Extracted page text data
Segment Open

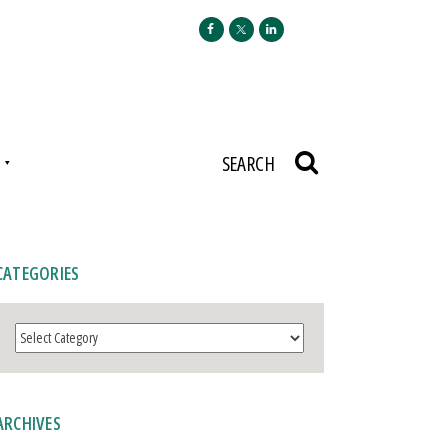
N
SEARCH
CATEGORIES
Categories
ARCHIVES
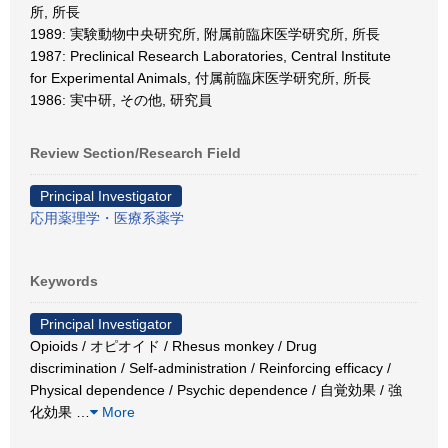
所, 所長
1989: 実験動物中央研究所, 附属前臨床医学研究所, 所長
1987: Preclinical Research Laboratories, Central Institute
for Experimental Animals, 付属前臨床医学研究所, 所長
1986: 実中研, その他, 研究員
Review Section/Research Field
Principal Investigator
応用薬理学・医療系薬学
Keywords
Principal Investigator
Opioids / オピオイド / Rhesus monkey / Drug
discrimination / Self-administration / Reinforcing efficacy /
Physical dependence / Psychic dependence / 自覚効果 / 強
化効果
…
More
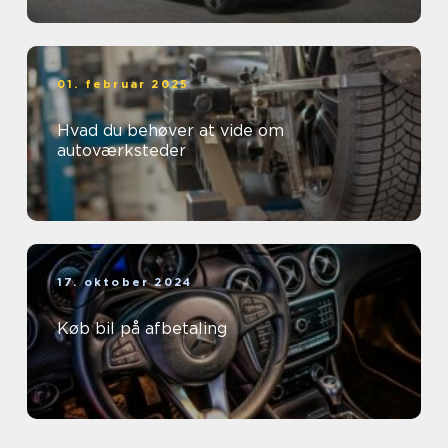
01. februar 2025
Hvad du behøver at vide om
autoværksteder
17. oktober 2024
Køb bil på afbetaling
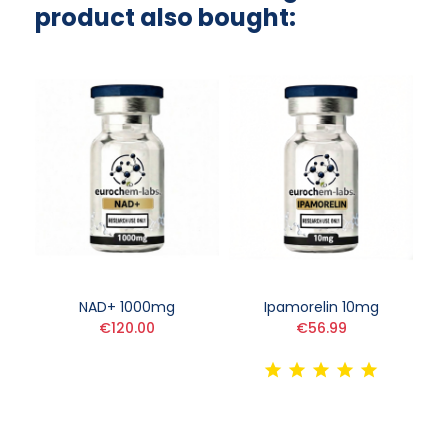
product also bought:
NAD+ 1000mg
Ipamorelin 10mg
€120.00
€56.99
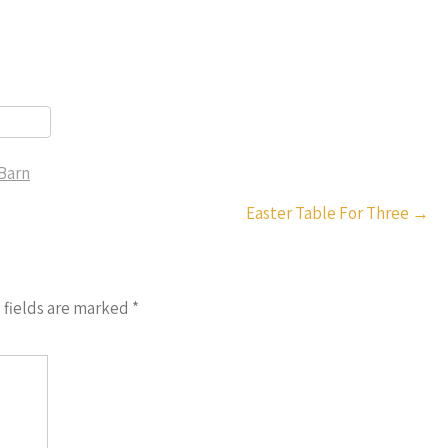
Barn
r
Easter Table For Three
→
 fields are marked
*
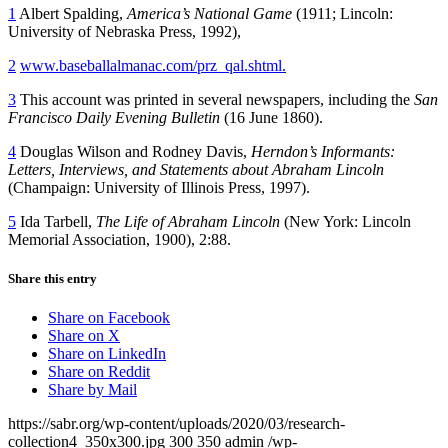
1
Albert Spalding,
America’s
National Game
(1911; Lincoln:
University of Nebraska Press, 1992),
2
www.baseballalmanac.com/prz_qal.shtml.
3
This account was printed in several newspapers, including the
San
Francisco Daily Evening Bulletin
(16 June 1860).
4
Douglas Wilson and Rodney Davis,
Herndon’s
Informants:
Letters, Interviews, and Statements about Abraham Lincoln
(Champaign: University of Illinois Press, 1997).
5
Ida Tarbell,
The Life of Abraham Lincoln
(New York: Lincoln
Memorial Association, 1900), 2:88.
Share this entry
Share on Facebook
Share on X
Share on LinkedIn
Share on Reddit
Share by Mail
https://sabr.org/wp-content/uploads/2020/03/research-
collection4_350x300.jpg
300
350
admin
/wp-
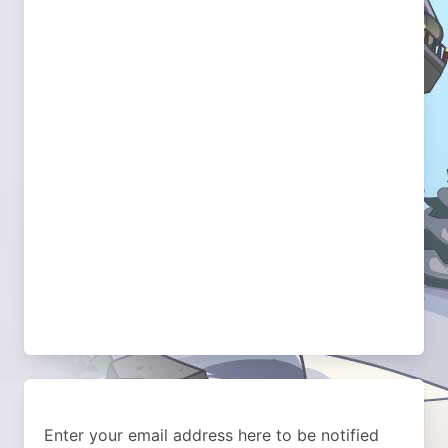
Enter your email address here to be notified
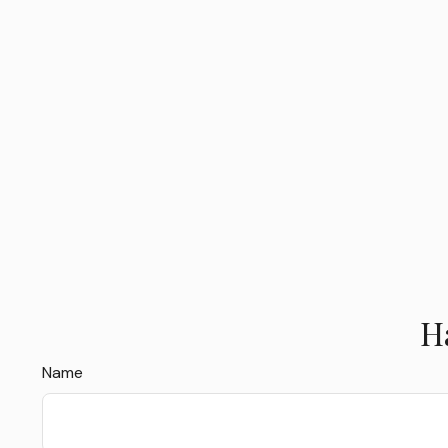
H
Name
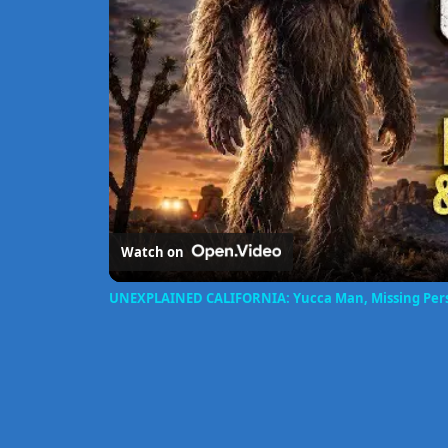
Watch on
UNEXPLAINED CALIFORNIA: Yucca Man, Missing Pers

Segment Closed
Segment Open

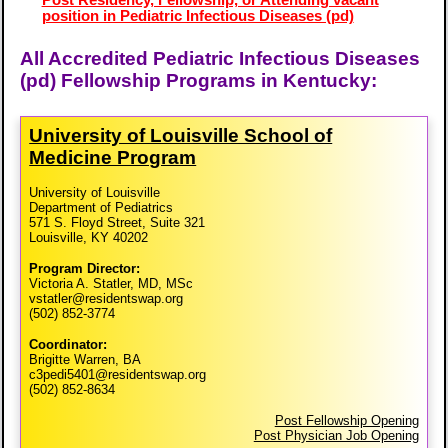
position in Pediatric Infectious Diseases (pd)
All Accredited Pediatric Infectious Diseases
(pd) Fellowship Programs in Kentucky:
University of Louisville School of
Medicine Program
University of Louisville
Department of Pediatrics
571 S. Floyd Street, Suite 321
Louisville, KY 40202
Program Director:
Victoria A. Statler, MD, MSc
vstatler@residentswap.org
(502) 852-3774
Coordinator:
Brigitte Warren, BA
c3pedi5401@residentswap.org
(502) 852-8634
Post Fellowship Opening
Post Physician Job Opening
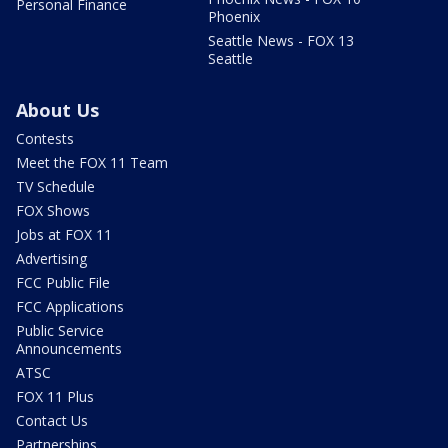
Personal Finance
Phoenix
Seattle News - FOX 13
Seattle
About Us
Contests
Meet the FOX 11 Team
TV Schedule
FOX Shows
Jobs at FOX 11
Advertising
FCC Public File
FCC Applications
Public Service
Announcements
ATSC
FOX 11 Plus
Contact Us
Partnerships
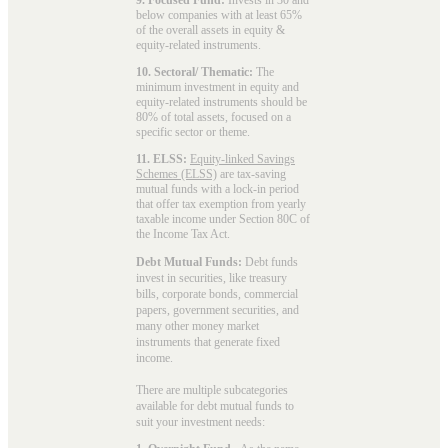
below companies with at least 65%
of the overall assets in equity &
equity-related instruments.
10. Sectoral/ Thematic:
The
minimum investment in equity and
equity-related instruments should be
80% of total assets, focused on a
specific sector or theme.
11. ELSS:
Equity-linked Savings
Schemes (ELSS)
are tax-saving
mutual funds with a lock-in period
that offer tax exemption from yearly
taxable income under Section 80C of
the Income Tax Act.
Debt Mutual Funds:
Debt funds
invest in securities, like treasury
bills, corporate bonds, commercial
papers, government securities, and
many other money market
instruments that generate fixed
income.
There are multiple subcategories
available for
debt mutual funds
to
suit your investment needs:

Segment Closed

:: EXERCISE DESCRIPTION ::
Word for word, write out the lines above running from the one with "Louisville, KY 40202" up to and including the one with "Personal Finance". Drop any picture.

:: ANSWER TO THIS PROBLEM ::
Louisville, KY 40202
Program Director:
Victoria A. Statler, MD, MSc
vstatler@residentswap.org
(502) 852-3774
Coordinator:
Brigitte Warren, BA
c3pedi5401@residentswap.org
(502) 852-8634
Post Fellowship Opening
Post Physician Job Opening
Personal Finance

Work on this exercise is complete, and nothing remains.